Appalling events in Brooklyn last week demonstrate the joint failure of criminal justice and mental illness policy in New York City. On Friday afternoon, Dewayne Hawkes, a panhandler with multiple outstanding warrants, entered a nail salon in Brownsville and began urinating on the floor. Salon workers appealed for help to two nearby police officers.
While NYPD officer Lesly Lafontant—a 53-year-old veteran cop of Haitian descent—arrested Hawkes, Kwesi Ashun, a local man selling t-shirts on the sidewalk, entered the salon and began attacking the officers. Lafontant’s partner attempted to stun Ashun with a Taser, but this didn’t stop him; Ashun then hit Lafontant in the head with a metal chair. Lafontant pulled his sidearm and shot the assailant six times, killing him. Officer Lafontant suffered severe head injuries—he has since emerged from a medically induced coma. “He has a long road ahead of him,” a source told the New York Post.
Ashun, 33, was a diagnosed schizophrenic with bipolar disorder.
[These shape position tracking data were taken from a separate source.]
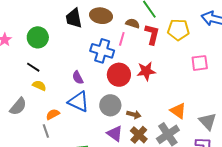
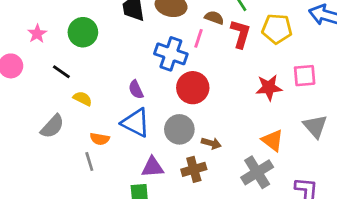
black line: (33, 67) -> (61, 72), moved
red star: (146, 71) -> (269, 88), moved
orange semicircle: (53, 114) -> (100, 139), turned -144
gray triangle: (208, 121) -> (315, 126), moved
purple triangle: (115, 134) -> (152, 167), moved, turned -42
brown cross: (139, 135) -> (194, 169), moved, turned 30

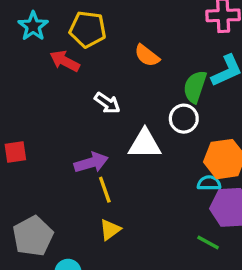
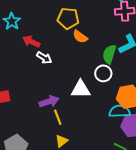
yellow pentagon: (88, 29) -> (68, 18), moved
white arrow: (107, 103) -> (44, 58), moved
cyan semicircle: (209, 183) -> (120, 111), size x1.5

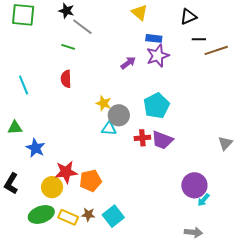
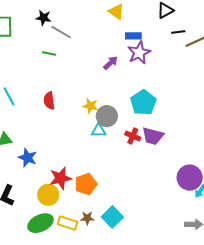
red semicircle: (66, 79) -> (49, 101), moved
red cross: (142, 138) -> (133, 136), turned 35

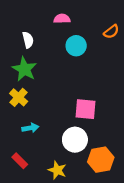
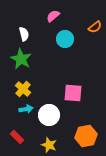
pink semicircle: (62, 19) -> (53, 16), turned -40
yellow cross: (19, 97) -> (23, 89), moved
white circle: (75, 140) -> (49, 115), moved

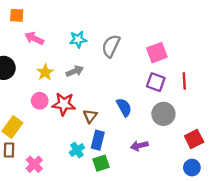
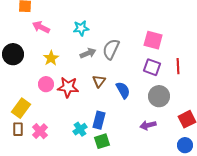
gray semicircle: (111, 46) -> (111, 49), moved
pink square: (157, 53) -> (153, 40), turned 36
gray arrow: (75, 71) -> (88, 53), moved
brown triangle: (90, 116) -> (99, 81), moved
purple arrow: (139, 146) -> (148, 125), moved
pink cross: (34, 164) -> (40, 131), moved

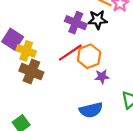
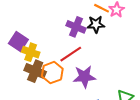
orange hexagon: (89, 56) -> (52, 73), moved
purple star: (102, 77) -> (84, 77), moved, size x1.6

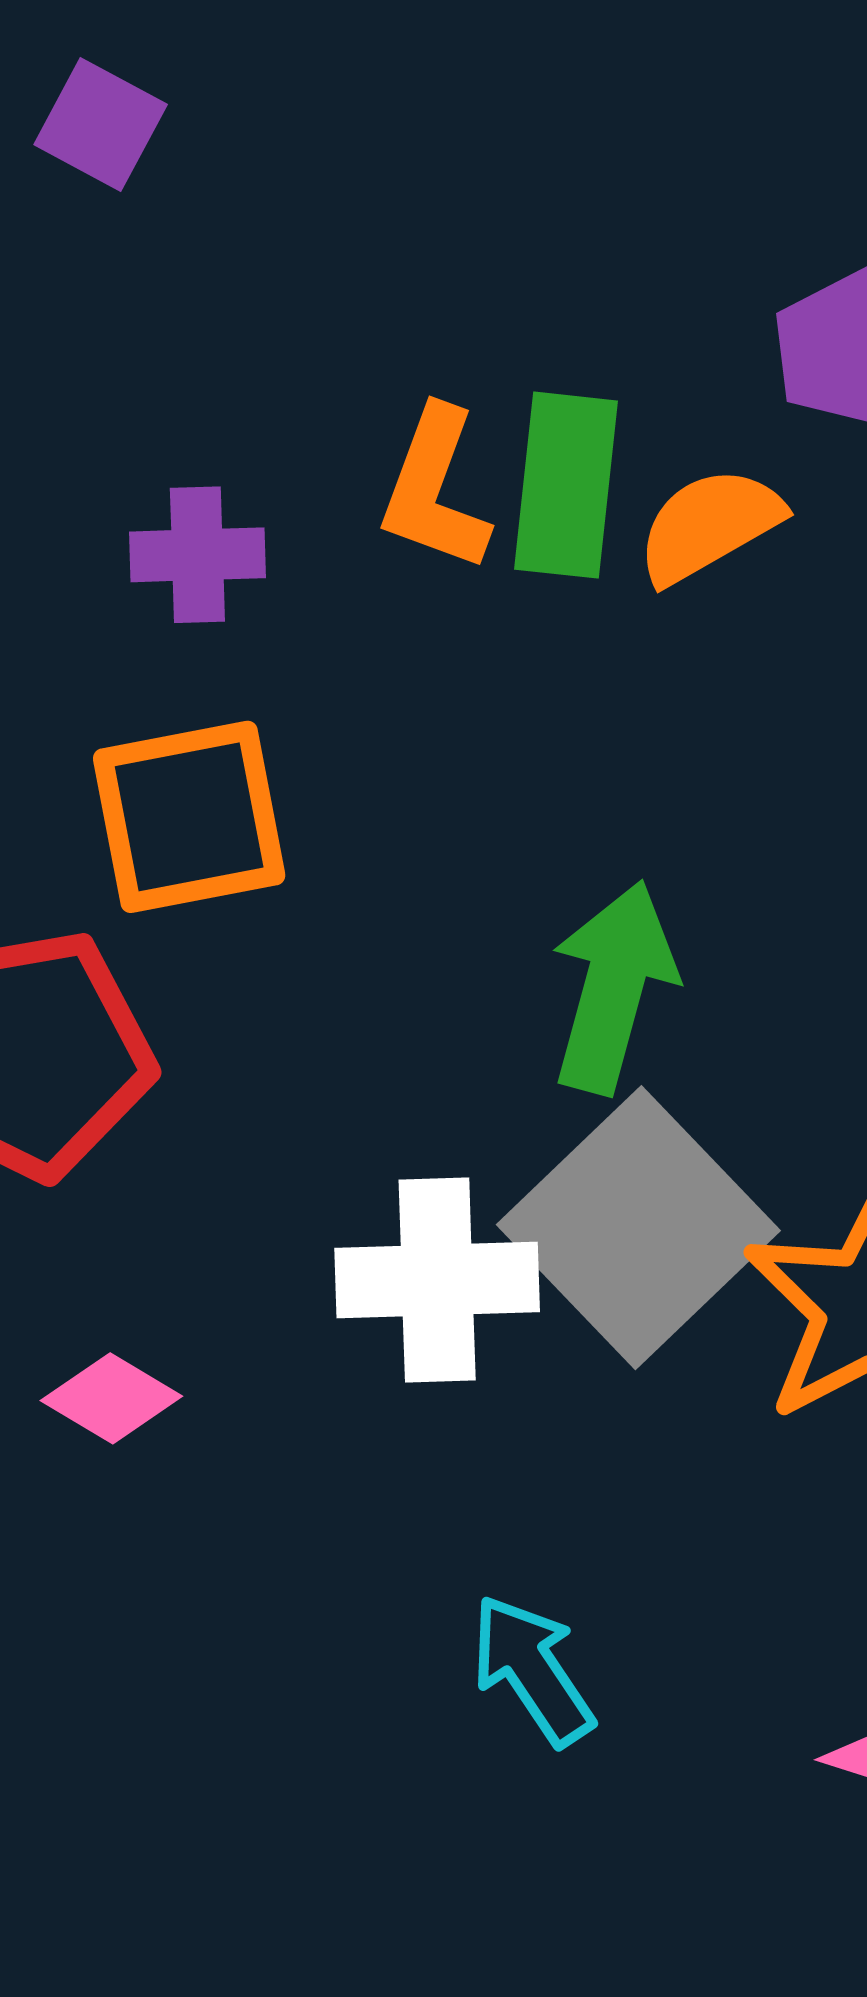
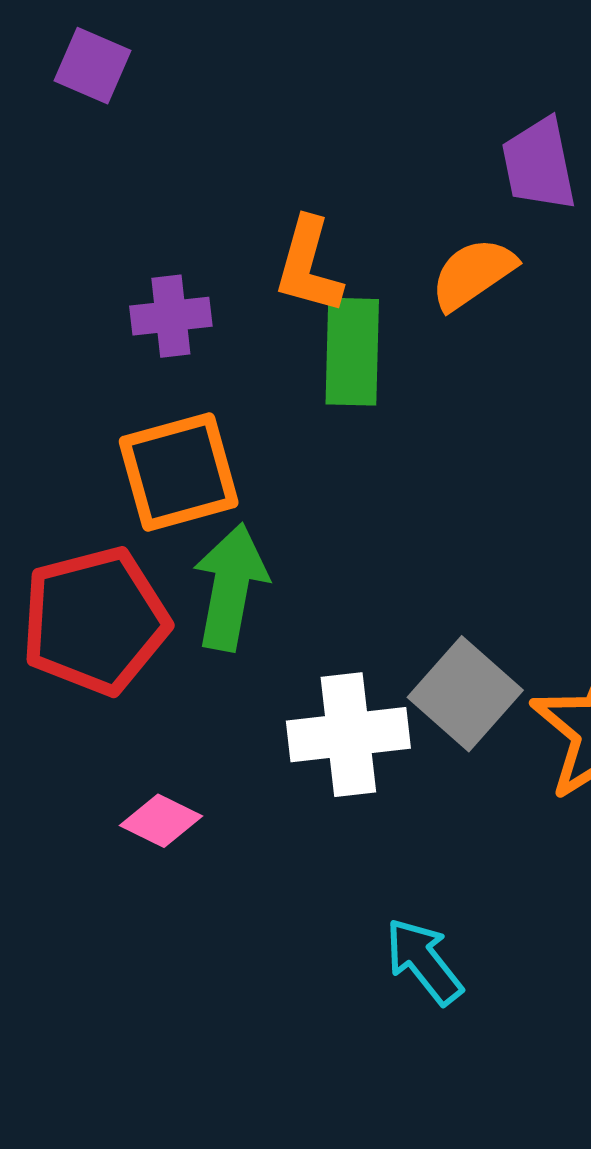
green rectangle: (566, 485) -> (352, 352), moved
green arrow: (613, 987) -> (230, 587), moved
gray square: (638, 1228) -> (465, 694), size x0.7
He had a long history of attacking police, including serious incidents in 2004 and 2008, in one of which he apparently slashed a cop across the face with a knife. In recent days, Ashun’s family saw him “spiraling” and called the Department of Health and Mental Hygiene for help. The city sent a mobile crisis team to interview Ashun, but they determined that he did not pose a danger to himself or others. They advised Ashun’s sister to call 911 if he became violent.
This episode illustrates the city’s failed policies when treating people with serious mental illness. New York State has the nation’s most robust legal mechanisms for compelling mentally ill people to stay in compliance with treatment while maintaining their lives in the community. Assisted Outpatient Treatment (AOT), known in New York as Kendra’s Law, has been shown to reduce incidences of violence, use of drugs and alcohol, and interactions with the police among its clients—roughly 95 percent of whom have been institutionalized at some point in their lives.
While the state has steadily increased the number of people under AOT-related court supervision, the city has drastically underutilized Kendra’s Law—especially under Mayor Bill de Blasio. In fact, the total number of people under court order in the city has declined since 2016, as the mayor has channeled resources into his Thrive NYC mental-wellness initiative, which addresses the everyday discontentment of ordinary people, rather than the acute problems of seriously mentally ill people who cycle in and out of hospitals and jail.
Ama Bartley, Ashun’s sister, reports that she spent 40 minutes on the phone explaining to crisis professionals at the Department of Health that she was concerned that her brother would hurt someone. “I gave them the complete background,” she said. “We are all very distraught because as a family we tried to follow protocol. We really tried to help him.”
That the city dismissed a cry for help from people who obviously knew what they were talking about—regarding a man with a mental-illness-related violent criminal history—indicates that de Blasio’s approach to the problem is a dismal failure. Ashun was a textbook candidate for AOT; he should have been brought under court supervision and compelled to become compliant with his treatment. De Blasio has spent hundreds of millions of dollars on, among other things, training counselors to answer mental health hotlines, but Ashun’s family was advised to call 911 in the event he became violent—the widely criticized directive that results in making police the default option, involving them in an increased number of shootings of violent, mentally ill people this year.
In a coda to this incident, Dewayne Hawkes, the beggar who walked into the nail salon and urinated on the floor, was hit with a slew of charges, including criminal trespass, resisting arrest, and obstructing governmental administration. He was immediately released “under supervision,” a new system of pre-trial release that requires weekly phone calls to a social worker instead of having to raise bail or remain in custody. In theory, Hawkes faces a maximum of three years in prison for his crimes, but, under Brooklyn District Attorney Eric Gonzalez, it is highly unlikely that he will suffer any such penalty. Gonzalez has made a national name for himself as a prosecutor who never opposes parole applications, favors art therapy and museum tours as alternatives to punishment even for relatively serious crimes, and refuses to prosecute farebeating or marijuana arrests.
One wonders what the owners of the Goldmine Nail Salon must be thinking, as the judge and county prosecutor appear to have tacitly approved the use of their place of business as a public bathroom. This disturbing episode is just the latest in a multiplying series of events that seem to suggest that the achievements of hard-fought decades in New York, during which the city became the national leader in urban safety and civic order, are increasingly endangered—especially as the criminal element grows more emboldened in testing limits, as everyday New Yorkers can attest. De Blasio, Gonzalez, and a legion of hard-left advocates have been working for years to undo the city’s legacy on public safety—and the fruits of their efforts are starting to show.